Browning v. Foltz

Decision Date04 March 1988
Docket NumberNo. 86-1960,86-1960
Citation837 F.2d 276
PartiesErnest BROWNING, Petitioner-Appellant, v. Dale FOLTZ, Respondent-Appellee.
CourtU.S. Court of Appeals — Sixth Circuit

James Sterling Lawrence (argued), Detroit, Mich., for petitioner-appellant.

James D. O'Hair, Pros. Atty., Olga Agnello-Raspa, Larry L. Roberts (argued), Detroit, Mich., for respondent-appellee.

Before JONES, WELLFORD and GUY, Circuit Judges.

WELLFORD, Circuit Judge.

This petition for habeas corpus has its origin in the 1977 conviction of Ernest Browning for felony murder and rape in Michigan state court. Browning is currently serving a life sentence for the murder and a 40 year term for the rape. The present petition is based on alleged violations of the Interstate Agreement on Detainers (IAD), M.C.L. Sec. 780.601 et seq; erroneous jury instructions; destruction of evidence; ineffective assistance of counsel; and on the district court judge's failure to recuse himself from hearing Browning's petition below.

I

There is no question but that Browning exhausted these issues at the state level. Immediately following his conviction he appealed to the Michigan Court of Appeals, claiming it void because of violation of the IAD. Browning claimed that he was the subject of a detainer issued by Michigan based on these charges while in federal custody in Texas. Because he was not tried within the time limits provided by the Act, he claimed his conviction was void. The court of appeals rejected this claim because it found that while detainers had been issued, the felony murder and rape charges at issue were not the subject of those detainers, and thus the IAD was not implicated. See People v. Browning, 108 Mich.App. 281, 310 N.W.2d 365 (1981). The Michigan Supreme Court denied leave to appeal on this claim. Browning later filed for leave to take a delayed appeal based on ineffective assistance of counsel and erroneous jury instructions. These appeals were denied by the Michigan courts.
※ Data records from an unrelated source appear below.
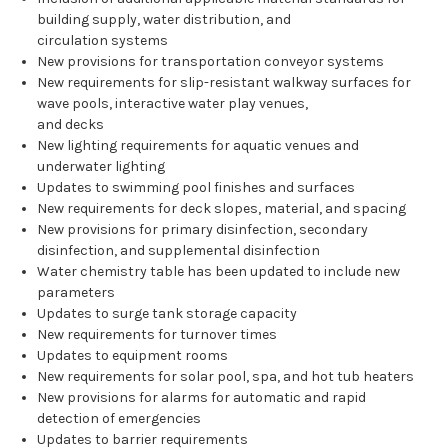
building supply, water distribution, and
circulation systems
New provisions for transportation conveyor systems
New requirements for slip-resistant walkway surfaces for
wave pools, interactive water play venues,
and decks
New lighting requirements for aquatic venues and
underwater lighting
Updates to swimming pool finishes and surfaces
New requirements for deck slopes, material, and spacing
New provisions for primary disinfection, secondary
disinfection, and supplemental disinfection
Water chemistry table has been updated to include new
parameters
Updates to surge tank storage capacity
New requirements for turnover times
Updates to equipment rooms
New requirements for solar pool, spa, and hot tub heaters
New provisions for alarms for automatic and rapid
detection of emergencies
Updates to barrier requirements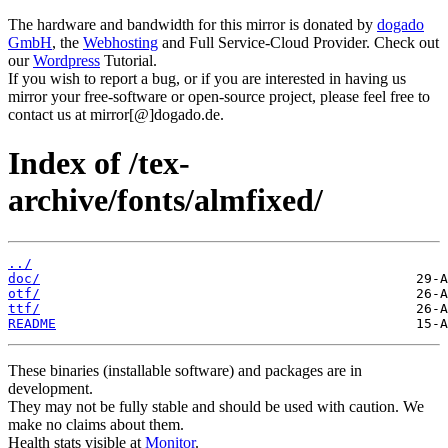
The hardware and bandwidth for this mirror is donated by
dogado
GmbH
, the
Webhosting
and Full Service-Cloud Provider. Check out
our
Wordpress
Tutorial.
If you wish to report a bug, or if you are interested in having us
mirror your free-software or open-source project, please feel free to
contact us at mirror[@]dogado.de.
Index of /tex-
archive/fonts/almfixed/
../
doc/
otf/
ttf/
README
These binaries (installable software) and packages are in
development.
They may not be fully stable and should be used with caution. We
make no claims about them.
Health stats visible at
Monitor
.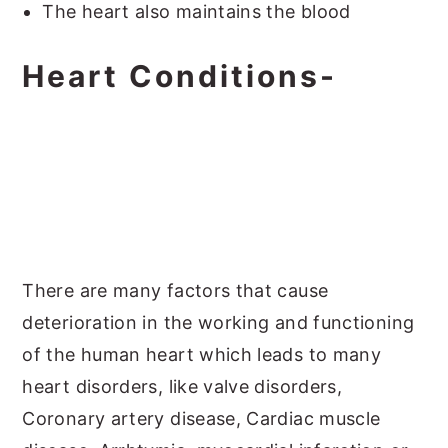
The heart also maintains the blood
Heart Conditions-
There are many factors that cause
deterioration in the working and functioning
of the human heart which leads to many
heart disorders, like valve disorders,
Coronary artery disease, Cardiac muscle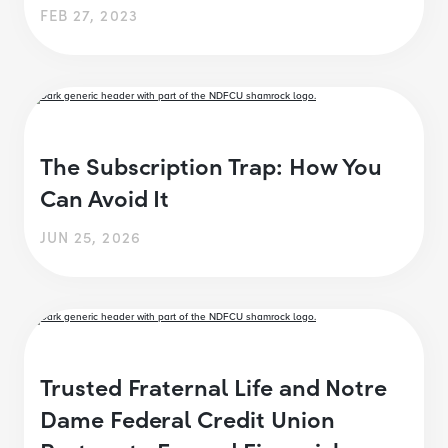
FEB 27, 2023
The Subscription Trap: How You
Can Avoid It
JUN 25, 2026
Trusted Fraternal Life and Notre
Dame Federal Credit Union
Browning then filed a petition for habeas corpus in federal court in the Eastern District of Michigan. The petition was initially assigned to Judge Pratt, but was reassigned to Judge Feikens. Browning filed a motion to disqualify Judge Feikins but it was denied by the judge, who also denied a certificate of probable cause. The state issues, as well as the district judge's refusal to recuse himself, are the subject of this appeal.

II

Petitioner was charged with two counts in an information filed in May, 1974. Count I charged Browning with the death of Delano Smith while in the perpetration of a robbery. Count II charged him with the rape of LaDonna Simmons. 1

The primary witness against Browning at trial was Michael Champion, a man who had told police about the robbery and murder, as well as other crimes, when he was arrested for armed robbery and rape. According to Champion, he, Browning, Samuel Till and Samuel Christian agreed to commit a robbery in May of 1974. They chose a house, and the four of them set out to commit the crime. Champion said that Browning had a gun and was "calling the shots."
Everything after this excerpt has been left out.